*PROVIDED DATA*
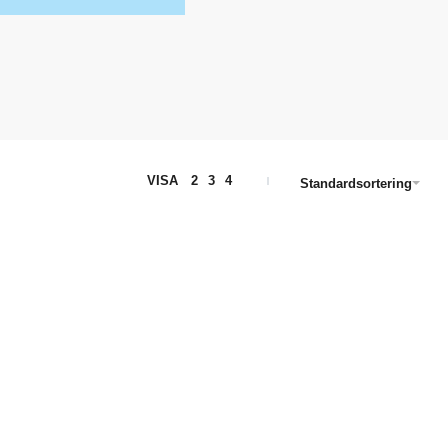
VISA
2
3
4
Standardsortering
Hej Spelet
495.00
kr
inkl. moms
Lägg till i varukorg
SNING
SNABBVISNING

*TASK DIRECTIONS*
Repeat, without change, each line of the data above from the one that contains "Standardsortering" through the final line, counting both.

*SOLUTION TO THE EXERCISE*
Standardsortering
Hej Spelet
495.00
kr
inkl. moms
Lägg till i varukorg
SNING
SNABBVISNING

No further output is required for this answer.